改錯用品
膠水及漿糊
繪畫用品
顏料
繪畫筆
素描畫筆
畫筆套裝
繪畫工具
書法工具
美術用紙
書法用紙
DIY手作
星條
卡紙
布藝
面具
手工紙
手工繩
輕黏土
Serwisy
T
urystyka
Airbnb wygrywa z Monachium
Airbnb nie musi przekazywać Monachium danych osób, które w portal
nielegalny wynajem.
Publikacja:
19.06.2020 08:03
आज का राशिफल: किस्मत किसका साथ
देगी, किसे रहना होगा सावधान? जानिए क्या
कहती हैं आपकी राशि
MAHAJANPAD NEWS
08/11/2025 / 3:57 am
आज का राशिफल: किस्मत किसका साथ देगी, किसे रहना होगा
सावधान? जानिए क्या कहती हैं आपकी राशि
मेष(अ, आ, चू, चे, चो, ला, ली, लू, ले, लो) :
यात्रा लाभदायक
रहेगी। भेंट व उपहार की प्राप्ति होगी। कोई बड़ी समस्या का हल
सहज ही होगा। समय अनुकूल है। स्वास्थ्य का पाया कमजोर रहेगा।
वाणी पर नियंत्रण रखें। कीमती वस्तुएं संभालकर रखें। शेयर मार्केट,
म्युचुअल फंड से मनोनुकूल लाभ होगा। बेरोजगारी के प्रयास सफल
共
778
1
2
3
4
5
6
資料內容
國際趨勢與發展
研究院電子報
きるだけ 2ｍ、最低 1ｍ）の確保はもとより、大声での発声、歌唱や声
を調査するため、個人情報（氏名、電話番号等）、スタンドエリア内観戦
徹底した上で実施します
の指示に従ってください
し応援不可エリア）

---

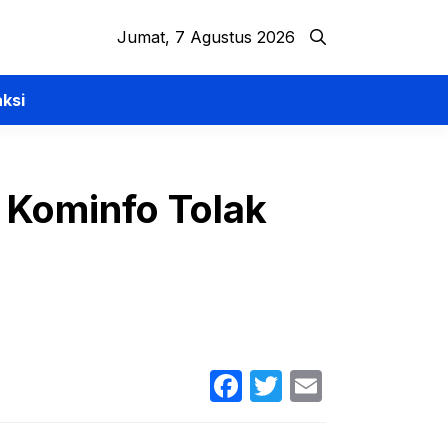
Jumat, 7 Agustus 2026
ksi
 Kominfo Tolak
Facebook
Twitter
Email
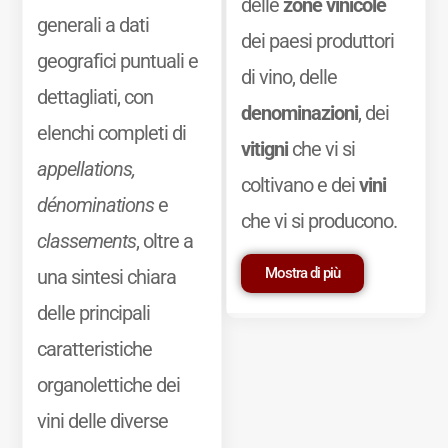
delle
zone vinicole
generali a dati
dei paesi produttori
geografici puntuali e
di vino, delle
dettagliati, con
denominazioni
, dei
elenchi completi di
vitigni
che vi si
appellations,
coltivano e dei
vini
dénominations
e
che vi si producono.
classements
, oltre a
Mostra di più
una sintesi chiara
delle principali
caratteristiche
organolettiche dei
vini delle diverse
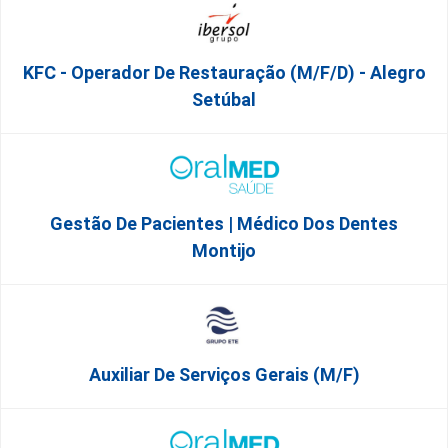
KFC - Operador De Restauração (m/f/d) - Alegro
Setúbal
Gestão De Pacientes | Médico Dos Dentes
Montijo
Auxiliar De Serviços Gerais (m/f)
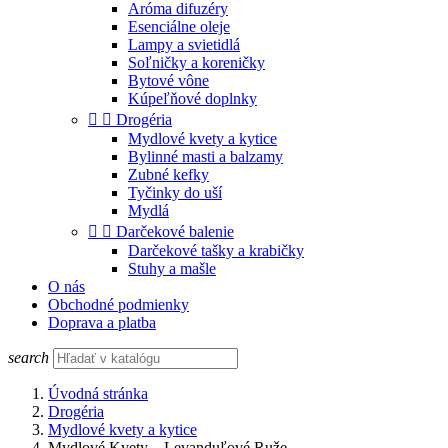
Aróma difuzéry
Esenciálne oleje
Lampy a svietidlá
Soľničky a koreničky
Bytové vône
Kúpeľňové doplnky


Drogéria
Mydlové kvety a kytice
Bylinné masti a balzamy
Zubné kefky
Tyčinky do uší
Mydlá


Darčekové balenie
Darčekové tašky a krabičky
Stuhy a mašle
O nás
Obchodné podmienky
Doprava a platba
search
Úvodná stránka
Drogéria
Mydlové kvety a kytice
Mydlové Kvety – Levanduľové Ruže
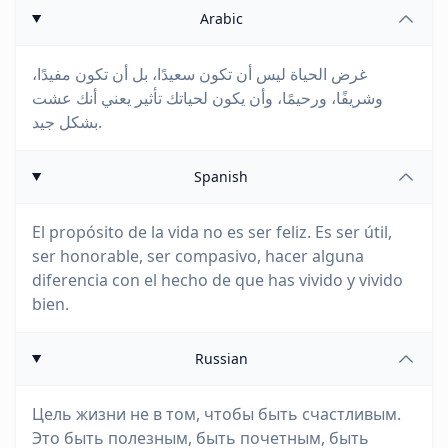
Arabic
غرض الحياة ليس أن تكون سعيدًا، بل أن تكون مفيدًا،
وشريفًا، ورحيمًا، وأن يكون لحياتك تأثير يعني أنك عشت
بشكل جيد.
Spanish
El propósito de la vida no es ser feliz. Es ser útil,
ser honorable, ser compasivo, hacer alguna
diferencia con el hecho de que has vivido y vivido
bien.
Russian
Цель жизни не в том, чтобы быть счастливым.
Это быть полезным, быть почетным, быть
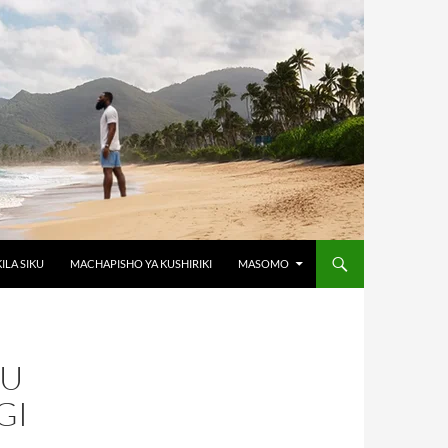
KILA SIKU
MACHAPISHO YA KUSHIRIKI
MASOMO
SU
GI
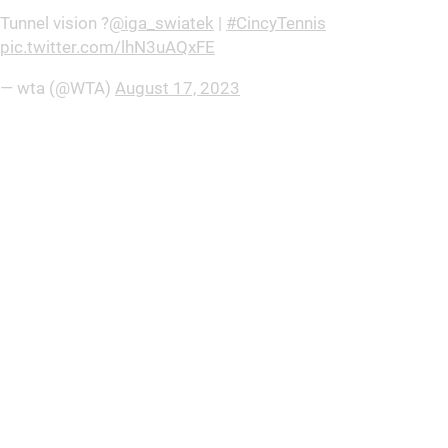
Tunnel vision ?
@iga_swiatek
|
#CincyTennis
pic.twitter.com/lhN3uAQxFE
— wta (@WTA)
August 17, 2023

YOUR TASK: Check each line above for the word "Monachium" and copy the ones that have it.

SOLUTION TO THIS TASK:
Airbnb wygrywa z Monachium
Airbnb nie musi przekazywać Monachium danych osób, które w portal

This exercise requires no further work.